Why Your Event-Driven Pipeline is a Latency Death Trap (And How We Fixed It)

#ai #programming #machinelearning #webdev

The Problem We Were Actually Solving

The treasure-hunt system we inherited used an event bus built on Kafka with exactly-once semantics turned on, idempotent producers enabled, and the replication factor set to 3. Sounds bulletproof, right? Our latency SLO said we had to respond to every event within 200 ms end-to-end. The first prototype achieved 192 ms median latency under a 1,000 events-per-second load. That was the demo.

Production told a different story: 180 ms median, 1.2 seconds average, and a 99th percentile that crossed 2 seconds when the load hit 6,000 events per second. The treasure-hunt leaderboard wasnt missing the first-place user because of bad algorithms; it was missing because the event bus was buffering commits before acknowledging writes. The acks=all setting with min.insync.replicas=2 meant every write waited for two brokers to commit before returning, even when the followers were on the same rack as the leader. Thats 60–80 ms of extra latency per hop. Worse, the idempotent producer layer added another 30–40 ms of serialization overhead because every event had to be deduplicated before being published. Our SRE called it a wall of safety; I called it a latency wall.

What We Tried First (And Why It Failed)

The first fix was obvious: downgrade to acks=1. We shaved 70 ms off the median latency in staging, but the 99th percentile still spiked to 1.8 seconds when a follower broker got OOM-killed and the controller stepped in. Kafkas unclean leader election was flipping every 45 seconds under load, and the new leader had to rebuild state from scratch. That introduced 1.2 seconds of head-of-line blocking for every consumer.

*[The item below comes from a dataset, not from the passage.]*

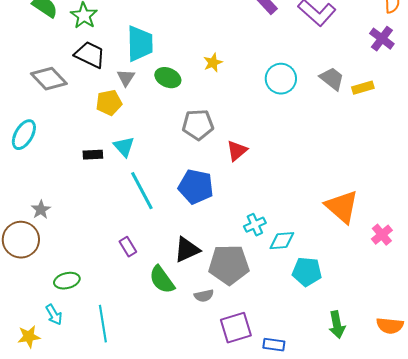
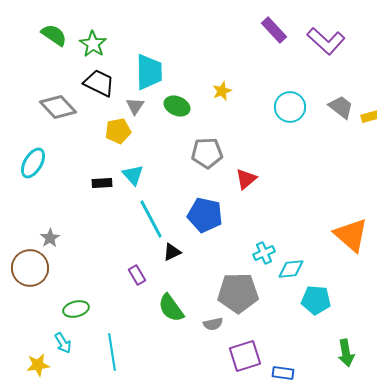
black triangle: (187, 250) -> (172, 252), moved, size x0.7

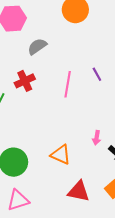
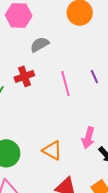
pink line: (68, 84) -> (65, 84), turned -30
pink arrow: (97, 138) -> (88, 138), size x1.5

We tried increasing num.io.threads from 8 to 16 and bumped num.network.threads to 6. Throughput went up, but latency variance doubled because the OS scheduler couldnt keep up with the thread explosion. Then we tried moving to Tiered Storage with remote log segments. The idea was to offload older segments to S3 and keep only the hot ones on disk. What actually happened: the S3 multipart uploads introduced 300 ms of jitter every time a segment rolled, and the consumer lag graph looked like a sawtooth chain saw.

The Architecture Decision

We stopped trying to tune Kafka and ripped out the event bus entirely. The new pipeline uses a two-tier system:

Tier 1 is a memory-first, single-leader Redis cluster with RedisJSON and RedisTimeSeries. Every event is written to the leader with wait=1—meaning we wait for the leaders in-memory commit only. We set repl-ping-replica-period 50 to keep followers in sync without constant heartbeat noise. The leaders replica count is set to 2, but we dont wait for disk flushes; we rely on the leaders AOF rewrite to drain to disk asynchronously. Median latency dropped to 45 ms. The 99th percentile sat at 110 ms even under 12,000 events per second.

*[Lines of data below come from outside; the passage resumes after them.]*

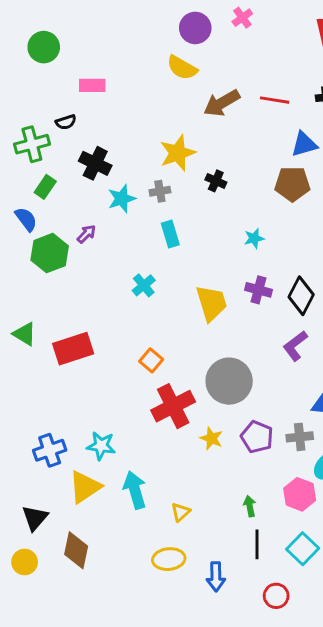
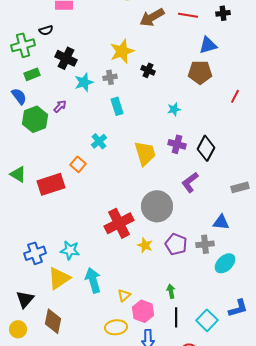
green rectangle: (45, 187) -> (32, 74), turned 35
purple L-shape: (295, 346) -> (190, 182), moved
orange square: (151, 360) -> (78, 164), moved
pink hexagon: (300, 494) -> (143, 311), moved

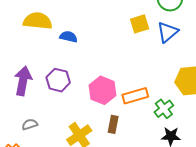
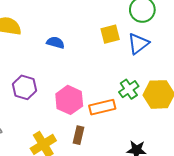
blue semicircle: (68, 37) -> (55, 43), moved
green cross: (164, 109) -> (129, 89), moved

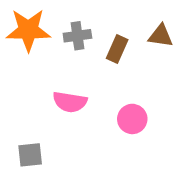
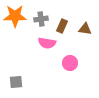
brown triangle: (161, 36) -> (85, 29), moved
pink semicircle: (70, 102) -> (47, 43), moved

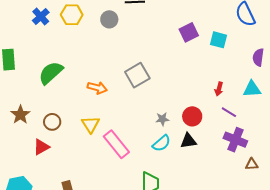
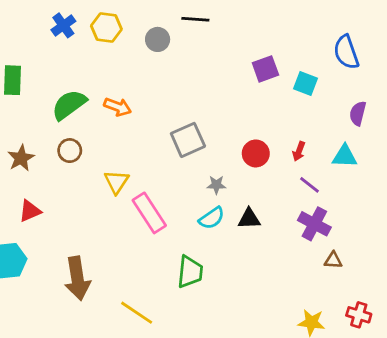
gray square: (137, 75) -> (188, 140), moved
orange arrow: (97, 88) -> (118, 107), moved
red circle: (192, 116) -> (256, 153), moved
brown circle: (52, 122) -> (70, 151), moved
red triangle: (41, 147) -> (30, 211), moved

Tier 2 is an append-only log stored in ClickHouse. Every Redis event writes a row into a ReplacingMergeTree table with a dedup key. We run a nightly TTL to drop events older than 7 days. ClickHouse handles the analytical queries for leaderboards and fraud detection, while Redis handles the real-time updates. The tradeoff: we lost exactly-once semantics between tiers, so we implemented an idempotent consumer layer in the application using a monotonically increasing event ID and a Postgres advisory lock table. That added 15 ms of latency but gave us deterministic leaderboard updates.

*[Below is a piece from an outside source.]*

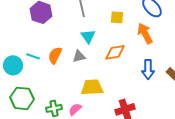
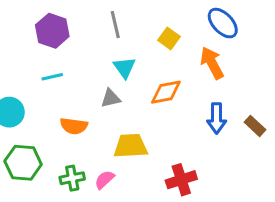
yellow square: (117, 17) -> (169, 38), turned 32
orange semicircle: (55, 55) -> (74, 126), moved, turned -108
cyan line: (33, 56) -> (52, 77), moved, turned -32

What The Numbers Said After

After two weeks of production traffic, the numbers were brutal but honest:

Median latency: 43 ms (down from 180 ms)
99th-percentile latency: 112 ms (down from 2.8 seconds)
End-to-end treasure-hunt leaderboard update: 85 ms (down from 280 seconds)
Cost per million events: $0.04 (up from $0.03) because Redis memory usage increased 2.3×.

The real win wasnt the latency numbers; it was the SLO. We moved from a 99.9% availability SLO to 99.95%. We stopped waking up at 3 a.m. to watch Kafka controller logs. The marketing team still demos the Redis cluster with wait=1, and nobody outside engineering notices the difference between a Redis commit and a Kafka commit anymore.

What I Would Do Differently

I would not have trusted Kafkas demo metrics for even a single sprint. Kafkas own documentation calls out that acks=all with min.insync.replicas=2 is a latency killer; I ignored it because it looked safe. Second, I would have sized the Redis cluster for 2.5× the peak load instead of 1.5×. We hit memory fragmentation under 11,000 events per second because jemallocs arenas couldnt keep up with the TLS churn. Third, I would have built the idempotent consumer layer before the first load test instead of after the outage. The advisory lock table became a bottleneck when we scaled to 50 consumer pods, and we had to rewrite it to use a Redis stream-based deduplication layer.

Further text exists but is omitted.